Jasne, dzięki za ten przegląd. Widać, że faktycznie w detalach, w szczegółach potrafią się one dość mocno różnić i różne mogą mieć konsekwencje. Czy znasz jakieś strony, serwisy, miejsca w sieci, gdzie dałoby się przynajmniej zapoznać z tymi licencjami, a idealnie w jakiś sposób je porównać, dobrać taką licencję do rozwiązania open source?

 

Myślę, że zacznijmy od jakby głównego źródła. Sama strona open source ma zakładkę licenses. Jeżeli wejdziemy sobie na opensource.org/licenses, tam mamy całą listę licencji, które są OSI approved, czyli jakby zaakceptowane przez Open Source Initiative jako licencje typu open source. Tam mamy wyszukiwarkę, możemy wyszukiwać te po słowach kluczowych czy po nazwie, zapoznać się z warunkami i dowiedzieć się, z czym to się je, dokładnie jak wyglądają warunki tej licencji.

Natomiast jeżeli chcielibyśmy coś prostszego, jakiś łatwiejszy sposób, gdzie poprowadzi nas to bardziej za rękę, jest taka stronka choosealicense.com. która pozwala nam na wybór open source’owej licencji i to zarówno przyda się osobom, które korzystają z frameworków czy bibliotek dostarczonych z zewnątrz, jak i osobom, które chciałyby na własną rękę rozwijać taki software open source’owy, gdzie mamy całą masę takich przykładów, jak pytanie: which of the following best describes your situation? Czyli który z wyżej wymienionych opisuje idealnie twoją sytuację? I mamy możliwość na podstawie tego wybrania do naszej sytuacji, do naszych jakby warunków, która licencja będzie nam najbardziej odpowiadała, najbardziej pasowała.

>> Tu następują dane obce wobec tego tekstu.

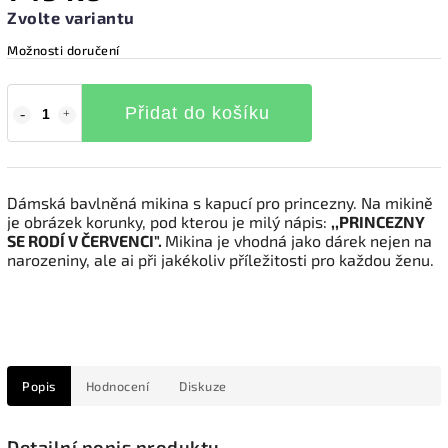
Zvolte variantu
Možnosti doručení
Přidat do košíku
Dámská bavlněná mikina s kapucí pro princezny. Na mikině
je obrázek korunky, pod kterou je milý nápis:
,,PRINCEZNY
SE RODÍ V ČERVENCI".
Mikina je vhodná jako dárek nejen na
narozeniny, ale ai při jakékoliv příležitosti pro každou ženu.
Popis
Hodnocení
Diskuze
Detailní popis produktu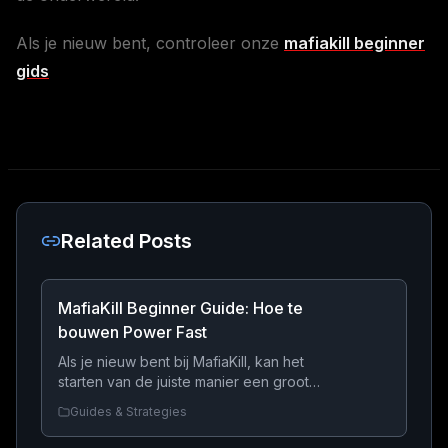
Als je nieuw bent, controleer onze
mafiakill beginner
gids
Related Posts
MafiaKill Beginner Guide: Hoe te
bouwen Power Fast
Als je nieuw bent bij MafiaKill, kan het
starten van de juiste manier een groot
verschil maken. Deze beginner gids zal u
Guides & Strategies
laten zien hoe u snel macht te bouwen,
geld efficiënt verdienen, en voorkomen dat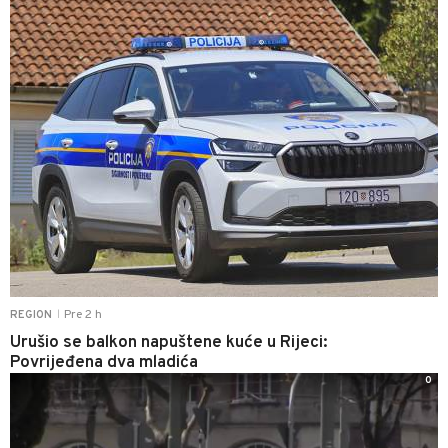
Pre 2 h
REGION
|
Urušio se balkon napuštene kuće u Rijeci:
Povrijeđena dva mladića
0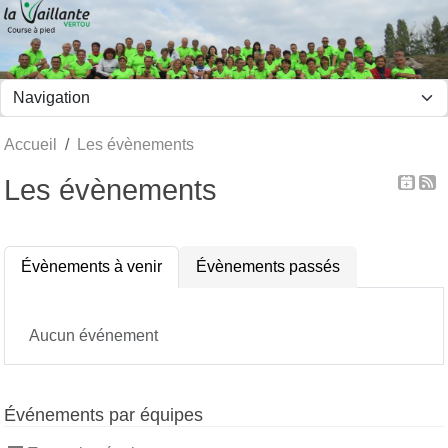
Panneau de gestion des cookies
Accueil
Les évènements
Les évènements
Évènements à venir
Évènements passés
Aucun événement
Événements par équipes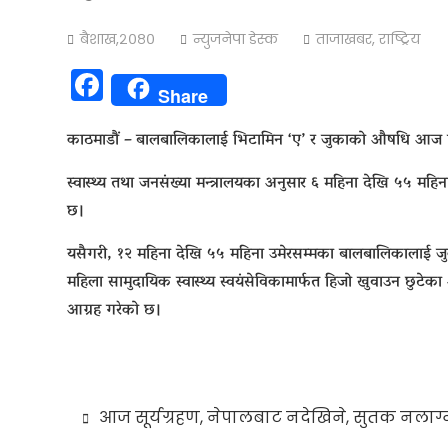
बैशाख,२०८०
न्युजनेपा डेस्क
ताजाखबर
,
राष्ट्रिय
Facebook
Share
काठमाडौं – बालबालिकालाई भिटामिन ‘ए’ र जुकाको औषधि आज 
स्वास्थ्य तथा जनसंख्या मन्त्रालयका अनुसार ६ महिना देखि ५५ म
छ।
यसैगरी, १२ महिना देखि ५५ महिना उमेरसम्मका बालबालिकालाई ज
महिला सामुदायिक स्वास्थ्य स्वयंसेविकामार्फत हिजो खुवाउन छुट
आग्रह गरेको छ।
Post
आज सूर्यग्रहण, नेपालबाट नदेखिने, सुतक नलाग्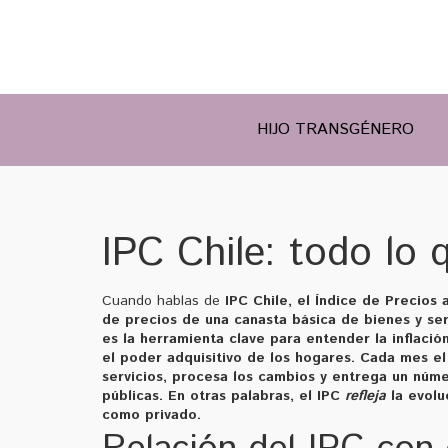
HIJO TRANSGÉNERO
IPC Chile: todo lo 
Cuando hablas de
IPC Chile
,
el Índice de Precios 
de precios de una canasta básica de bienes y ser
es la herramienta clave para entender la
inflació
el poder adquisitivo de los hogares
. Cada mes el
servicios, procesa los cambios y entrega un númer
públicas. En otras palabras, el IPC
refleja
la evolu
como privado.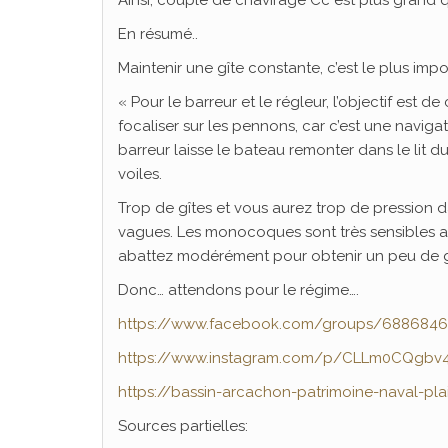
Ainsi, couple de chavirage Cc est plus grand qu
En résumé..
Maintenir une gîte constante, c’est le plus impo
« Pour le barreur et le régleur, l’objectif est d
focaliser sur les pennons, car c’est une navigati
barreur laisse le bateau remonter dans le lit
voiles.
Trop de gîtes et vous aurez trop de pression da
vagues. Les monocoques sont très sensibles a
abattez modérément pour obtenir un peu de g
Donc… attendons pour le régime….
https://www.facebook.com/groups/688684
https://www.instagram.com/p/CLLm0CQgbv4
https://bassin-arcachon-patrimoine-naval-pla
Sources partielles:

Tak że te dwie stronki polecam jako drogowskaz, który pokazałby potencjalnym użytkownikom, które licencje byłyby dla nich najbardziej interesujące i najlepsze w ich przypadku.

Sama strona open source ma zakładkę licenses. Jeżeli wejdziemy sobie na opensource.org/licenses, tam mamy całą listę licencji, które są OSI approved, czyli jakby zaakceptowane przez Open Source Initiative jako licencje typu open source. Tam mamy wyszukiwarkę, możemy wyszukiwać te po słowach kluczowych czy po nazwie, zapoznać się z warunkami i dowiedzieć się, z czym to się je, dokładnie jak wyglądają warunki tej licencji.

 

Super. W tej dzisiejszej rozmowie nie tylko przekrojowo chcemy pokazać różne typy licencji open source, ale również dać programistom, którzy na co dzień zajmują się tworzeniem oprogramowania komercyjnego, jakieś wytyczne, wskazówki co do tego, jak mogą wykorzystać tę wiedzę właśnie, włączając do swoich projektów oprogramowanie open source.

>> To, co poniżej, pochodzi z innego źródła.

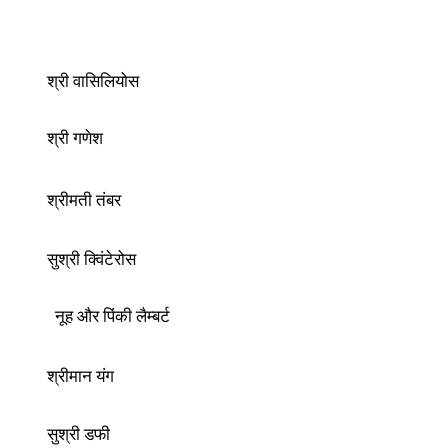
श्री वासिलियोस
श्री गणेश
श्रीमती तंबर
सुश्री क्विंटेरोस
नूह और पिंकी लैम्बर्ट
श्रीमान यंग
सुश्री डफी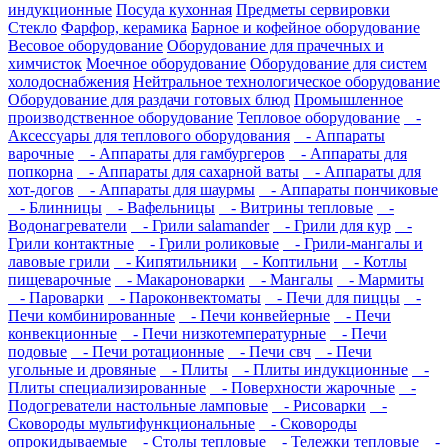
индукционные
Посуда кухонная
Предметы сервировки
Стекло
Фарфор, керамика
Барное и кофейное оборудование
Весовое оборудование
Оборудование для прачечных и
химчисток
Моечное оборудование
Оборудование для систем
холодоснабжения
Нейтральное технологическое оборудование
Оборудование для раздачи готовых блюд
Промышленное
производственное оборудование
Тепловое оборудование
-
Аксессуары для теплового оборудования
- Аппараты
варочные
- Аппараты для гамбургеров
- Аппараты для
попкорна
- Аппараты для сахарной ваты
- Аппараты для
хот-догов
- Аппараты для шаурмы
- Аппараты пончиковые
- Блинницы
- Вафельницы
- Витрины тепловые
-
Водонагреватели
- Грили salamander
- Грили для кур
-
Грили контактные
- Грили роликовые
- Грили-мангалы и
лавовые грили
- Кипятильники
- Коптильни
- Котлы
пищеварочные
- Макароноварки
- Мангалы
- Мармиты
- Пароварки
- Пароконвектоматы
- Печи для пиццы
-
Печи комбинированные
- Печи конвейерные
- Печи
конвекционные
- Печи низкотемпературные
- Печи
подовые
- Печи ротационные
- Печи свч
- Печи
угольные и дровяные
- Плиты
- Плиты индукционные
-
Плиты специализированные
- Поверхности жарочные
-
Подогреватели настольные ламповые
- Рисоварки
-
Сковороды мультифункциональные
- Сковороды
опрокидываемые
- Столы тепловые
- Тележки тепловые
-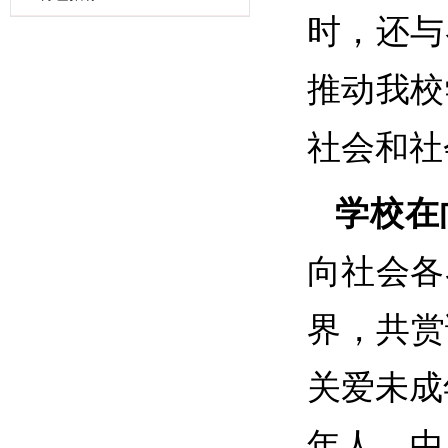
时，还与
推动我校
社会和社
学校在
向社会各
界，共赏
关爱未成
年人、中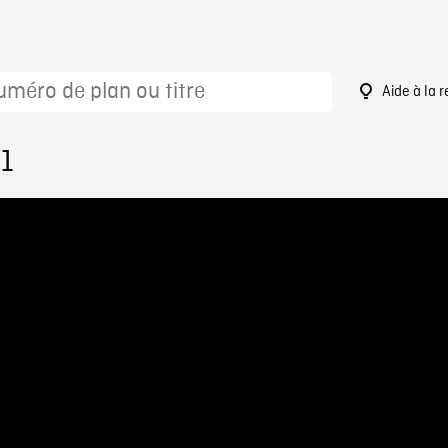
Aide à la 
21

I w duchu tego chciałbym Cię zapytać, czy ta restrykcyjna, jak tutaj zdefiniowałeś licencja GPL, jest możliwa, czy da się w jakiś sposób ją wykorzystać, albo oprogramowanie na jej podstawie rozprowadzane w projektach komercyjnych, czyli czy nie chcemy zarazić tego naszego projektu komercyjnego właśnie tą licencją, czy są jakieś rozwiązania w tym kierunku?

 

Tak, są. I ja zawsze wymieniam dwa takie rozwiązania. Pierwsze to jest multi-licensing i bardzo dużo firm, które rozwija oprogramowanie, które jest udostępniane na licencji GPL, ma również alternatywną licencję komercyjną, którą możemy wykupić i korzystać z tego oprogramowania na zasadach licencji komercyjnej. Tak że dwie albo więcej licencji bardzo często mają takie projekty.

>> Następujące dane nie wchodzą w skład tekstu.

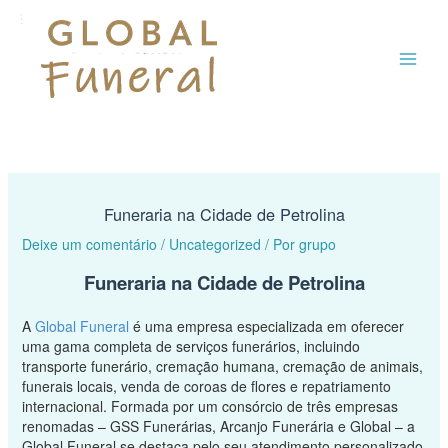
Ir
MAI
para
o
ME
conteúdo
Funeraria na Cidade de Petrolina
Deixe um comentário
/
Uncategorized
/ Por
grupo
Funeraria na Cidade de Petrolina
A
Global Funeral
é uma empresa especializada em oferecer
uma gama completa de serviços funerários, incluindo
transporte funerário, cremação humana, cremação de animais,
funerais locais, venda de coroas de flores e repatriamento
internacional. Formada por um consórcio de três empresas
renomadas – GSS Funerárias, Arcanjo Funerária e Global – a
Global Funeral se destaca pelo seu atendimento personalizado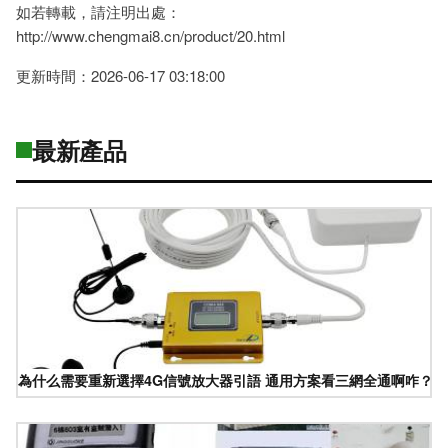
如若轉載，請注明出處：
http://www.chengmai8.cn/product/20.html
更新時間：2026-06-17 03:18:00
最新產品
為什么需要重新選擇4G信號放大器引語 通用方案看三網全通啊咋？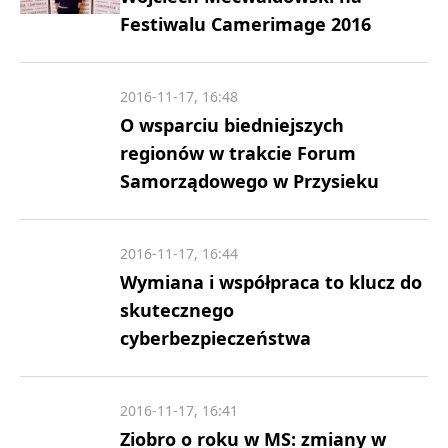
Festiwalu Camerimage 2016
2016-11-17, 16:48
O wsparciu biedniejszych
regionów w trakcie Forum
Samorządowego w Przysieku
2016-11-17, 16:44
Wymiana i współpraca to klucz do
skutecznego
cyberbezpieczeństwa
2016-11-17, 16:41
Ziobro o roku w MS: zmiany w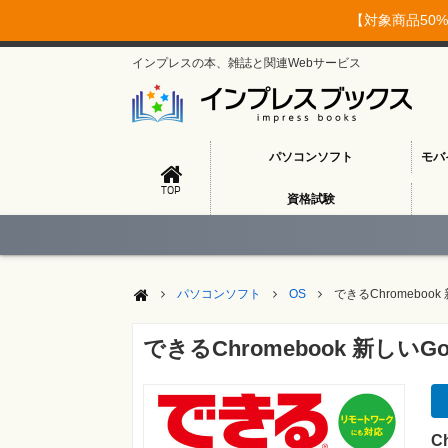
【対象商品50%
インプレスの本、雑誌と関連Webサービス
パソコンソフト
モバ
TOP
資格試験
パソコンソフト
OS
できるChromeboo
できるChromebook 新しい
C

I moim ulubionym przykładem tutaj jest framework Biblioteka Qt do tworzenia interfejsów użytkownika na różne platformy w języku C++ i nie tylko. Oni udostępniają to jednocześnie na licencji GPL i z tego korzysta bardzo dużo open source’owych projektów, jak na przykład środowisko dla Linuxa KDE Plasma, środowisko graficzne najpopularniejsze, albo jedno z najpopularniejszych moim zdaniem, ale także firmy komercyjne, które chciałyby wykorzystać bibliotekę Qt w swoim oprogramowaniu mogą wykupić u nich licencję komercyjną, która pozwala na włączenie tego do zamkniętych aplikacji bez jakby łamania tych zasad licencji GPL, ponieważ w tym momencie używamy tego na zasadach innej licencji. Nie podlegamy już tutaj pod licencję GPL, tylko pod tą licencję, którą komercyjnie stworzyła firma, która zajmuje się rozwojem frameworka Qt.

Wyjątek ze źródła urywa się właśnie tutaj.